Sunday, April 26, 2009

Corporation Farming

(Taken from the April 16th edition of The Wanderer:
"In 1940, Msgr. Luigi Ligutti and Fr. John Rawe, SJ, warned Americans in their book "Rural Roads to Security: America's Third Struggle for Freedom," that perhaps the greatest internal enemies of the American people were the giant corporations that were taking ownership of all the farmland in this country and were producing "food' that was not only bereft of nutritional value but was positively harmful.
'Corporation farming,' they warned,'will in time destroy itself with its mechanical methods in a field essentially biological, but before this stupidity will reap its empty harvest, our American families will be finally and completely uprooted from the soil...This last Octopus of Wall Street will drive the remaining families from the land.' And Pope Pius XII lamented in an address to Italian farmers, "Finance capital hastens to take over the deserted countryside, and the land then becomes not an object of loving concern but of cold, calculating exploitation...it no longer produces except for speculation.'"
Serious words to ponder in these days when most of us are so dependent on the goodwill of giant corporations and big government to be able to feed our families!

Friday, April 10, 2009

Higher Education

This morning I was reading a letter from a man about sending children to college.
He was writing in response to an article called "Is College Worth It?" Here are a few sentences:
"Thanks for the article on 'Is College Worth It?' I have four children, with two who have graduated. All four have loans. Your article does not mention those students who try to earn a college degree, and fail. My son attended an out-of-state school for about two years. He owes $65,000 without the degree. Something like buying a yacht and sinking it without insurance. Another daughter received a well-earned engineering degree from Virginia Tech. She has worked for two firms; both have closed the facility where she worked. Her current job prospects are bleak...Her loans must still be paid. Another daughter has earned a master's in occupational therapy. Her future is bright but she will need to start a private practice to truly free herself from student loans. The last daughter still owes me a little money from a Dad loan.

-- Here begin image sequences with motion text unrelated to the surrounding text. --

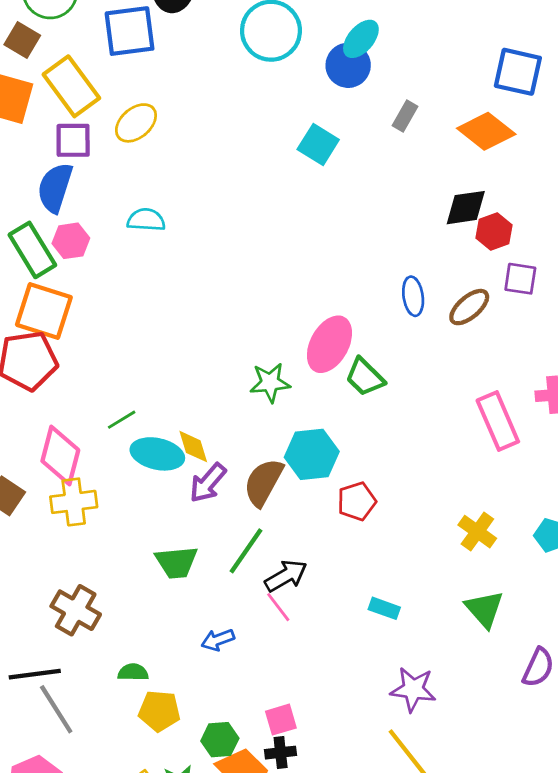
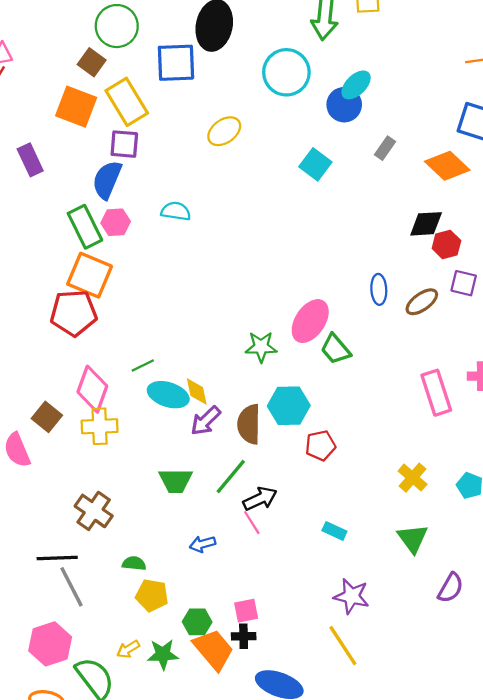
yellow ellipse: (136, 123) -> (224, 131), moved
brown semicircle: (263, 482) -> (249, 424), turned -33

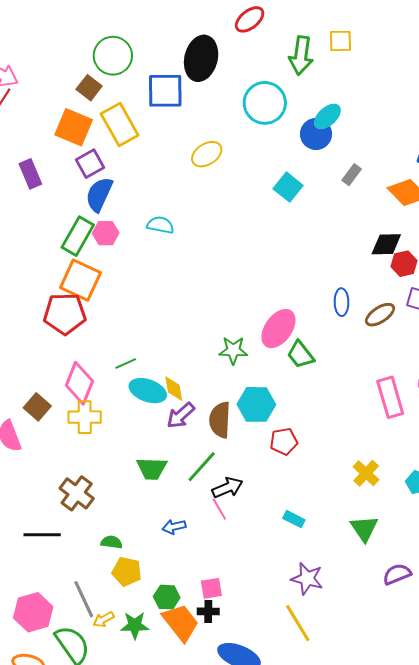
purple square: (124, 144) -> (90, 164), moved, turned -36
green rectangle: (85, 227) -> (78, 236), turned 54
gray line: (71, 587) -> (84, 599), moved
purple semicircle: (451, 588) -> (397, 574), turned -144

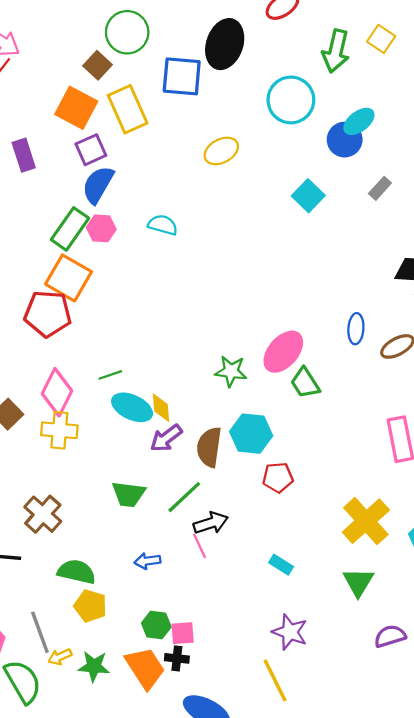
yellow square: (340, 41) -> (381, 39), turned 30
yellow cross: (366, 473) -> (366, 521), size x1.6
green semicircle: (112, 542) -> (77, 572), size x1.6
green hexagon: (167, 597) -> (156, 625), moved

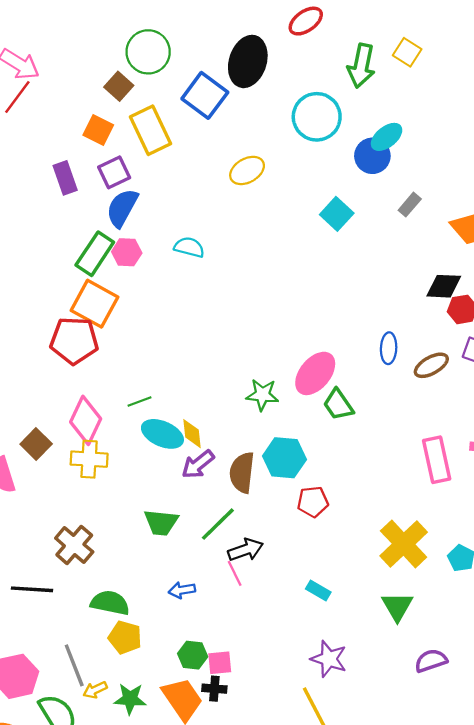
blue square: (182, 76) -> (205, 95), turned 33
orange square: (76, 108) -> (98, 130), size x0.7
purple rectangle: (24, 155) -> (65, 178), moved

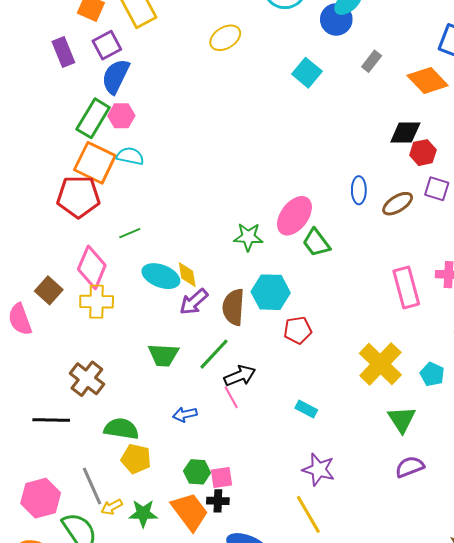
cyan semicircle: (189, 247) -> (130, 156), moved
green line: (140, 401) -> (130, 233), moved
green triangle: (397, 606) -> (402, 419), moved

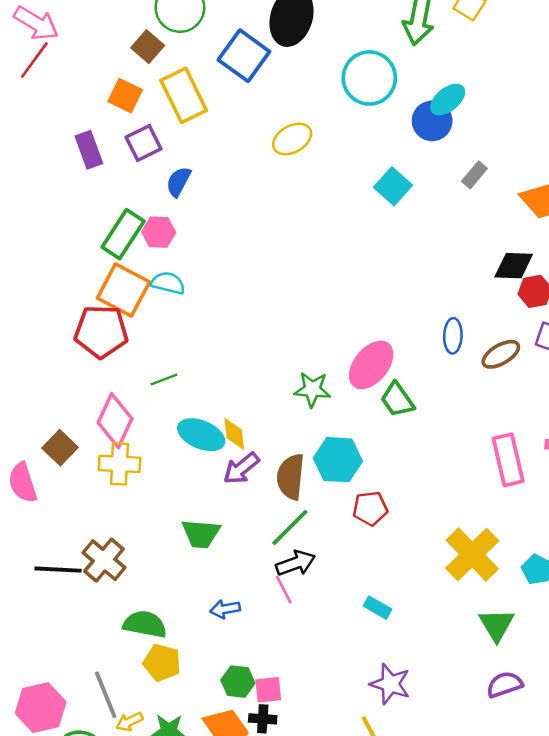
blue semicircle: (116, 76) -> (178, 182), moved, size x0.7
green line: (214, 354) -> (290, 527), moved
black line: (51, 420) -> (58, 570), moved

"The reason for these stories is to point out that the ROI (Return On Investment) for a college degree is variable and risky. I suspect many institutes of higher learning would close if we instituted a mandatory ROI calculation for students. College is worth it--for the tenured professors....Further compounding is the lack of culpability by the colleges. They offer no guarantees for jobs after graduation...We have sold our youth a perception that college is the golden path without teaching them the true cost to achieve that goal."

I think he makes some good points. Another point I would like to make is that I do not understand why parents would spend that kind of money to send their grown child to a place where their faith and values are constantly under attack. Why support such an institution?

Thursday, March 12, 2009

Hurricane Katrina

Hurricane Katrina Current mood:thoughtful
There has been a lot of hullaballoo about some bishop somewhere (Germany?) who made a statement that Hurricane Katrina was God's punishment for sin, or something to that effect. Of course people were up in arms--how dare this man have an opinion! Especially in America (the only country I know of that actually voted in their dictator, rather than making him put together a military coup) the cries of outrage went up.Now I do not believe people in New Orleans are any guiltier of sin than, say, people in Seattle or Boise. Rejecting God's laws is popular all across the good ol' US of A! And as my mom used to say, "The innocent suffer along with the guilty." (I have changed that to "the innocent usually suffer a lot more than the guilty," but that's just me.)I am of the mindset that ANY natural disaster, or even unnatural disaster, is a call to repentance for EVERYONE, regardless of whether one was affected or not.